Case Study: For General Motors, outsourcing is a way of life

The company has standardized work processes in every region of the world

For some companies, outsourcing IT is not just a cost-cutting strategy, it’s a way of life. Take General Motors, for example. GM has been contracting out its tech work since the company spun off its IT subsidiary, Electronic Data Systems, into a separate entity in June 1996.

At the time, GM inked a 10-year services agreement with EDS. Through the years, the automotive giant also engaged dozens of other major suppliers -- such as IBM, Hewlett-Packard, and Capgemini -- as well as hundreds of subcontractors all over the globe. Managing the contractors and setting IT strategy required some 2,000 Information Services and System personnel worldwide.

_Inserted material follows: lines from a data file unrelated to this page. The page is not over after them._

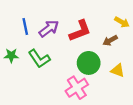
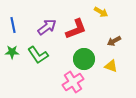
yellow arrow: (122, 22) -> (101, 12), moved
blue line: (25, 26) -> (13, 25), moved
brown arrow: (110, 40) -> (114, 41), moved

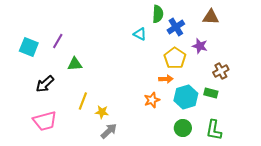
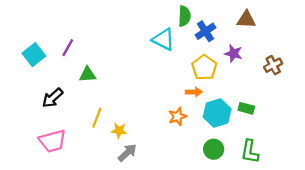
cyan triangle: (140, 34) -> (163, 39), size x1.5
cyan square: (29, 47) -> (34, 55), turned 30
brown cross: (221, 71) -> (273, 65), moved

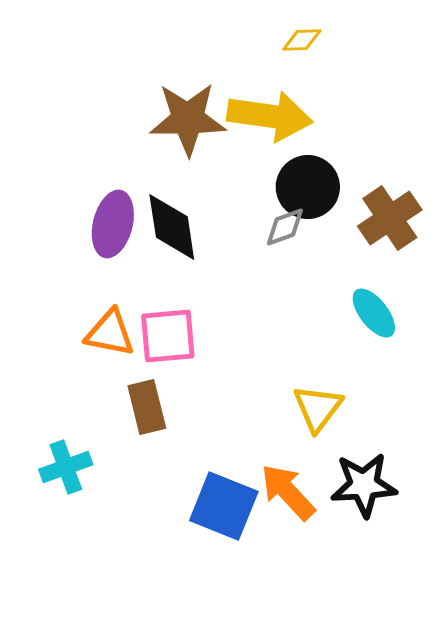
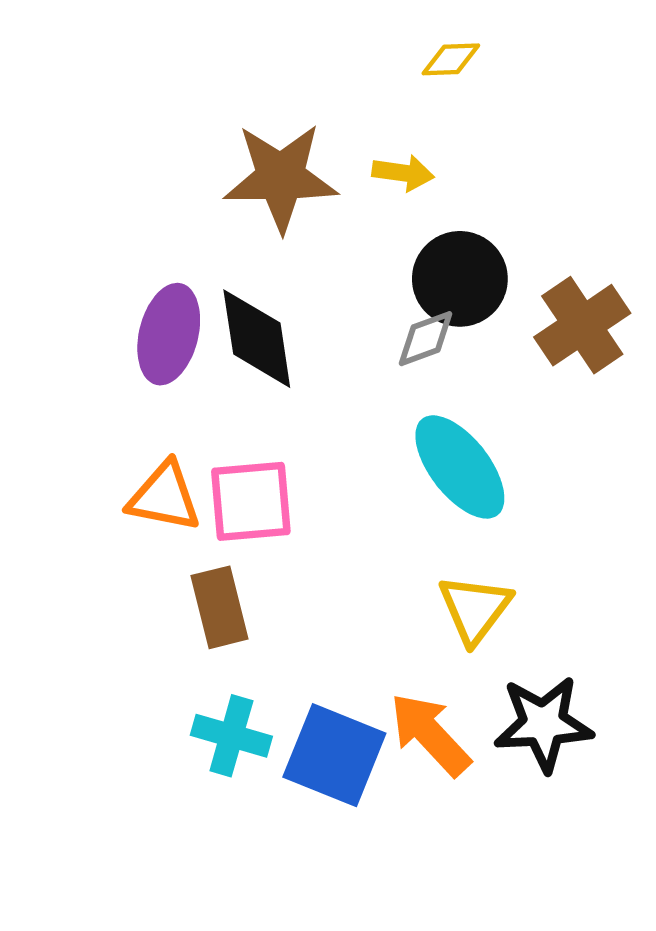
yellow arrow: (270, 116) -> (403, 173), size x0.5
cyan ellipse: (374, 313) -> (460, 467), moved, size x1.4
cyan cross: (66, 467) -> (231, 736), moved, turned 36

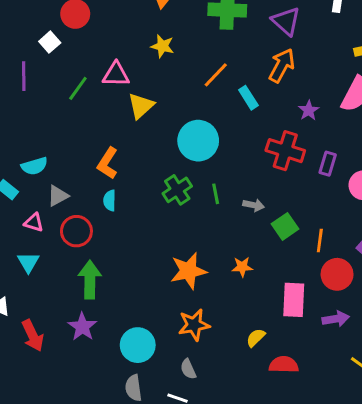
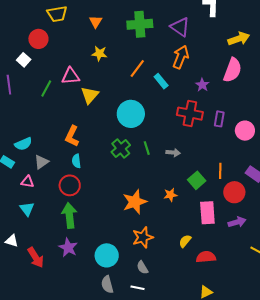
green square: (285, 226) -> (197, 180), moved
red circle: (76, 231) -> (70, 185), moved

When all of those contracts expired this June, GM’s IS&S Group decided to do things a little differently. First, it reduced the number of primary suppliers for its $15 billion worth of contracts from 18 to about six, and made them responsible for hiring and managing their own subcontractors, says Lisa Gage, director of corporate strategy and planning for the IS&S Group.

“We are in the business of building cars and trucks,” Gage says. “We shouldn’t be spending tons of time trying to manage tons of IT suppliers.”

To further simplify matters, each primary supplier was awarded contracts on a global basis -- so GM could rely on a single source for, say, all of its HR management applications or engineering workstations worldwide. More important, GM created standardized work processes in every region of the world.

In the past, Gage says, contractors for IBM Australia might have handled a process differently than their counterparts in IBM Germany or IBM USA. If GM wanted to move employees from one region to another, they had to learn a new way of doing things each time. Under the new regime, every GM process is the same regardless of region -- whether it’s filling out a purchase order, managing network capacity, or negotiating an SLA.

Other benefits? “Speed of execution,” Gage says. “When we find a better way to do something in one place, we can roll it around the globe rapidly. That helps us drive out waste.”

GM also standardized all the touchpoints for every process, so all suppliers use a common interface for reporting information back to GM.

“When you grow as a company, you tend to have a lot of different groups operating independently,” Gage notes. “To go to a global management structure you need to knit them all together. The more we drive standardized work, processes, and infrastructure, the less complexity we will have.”.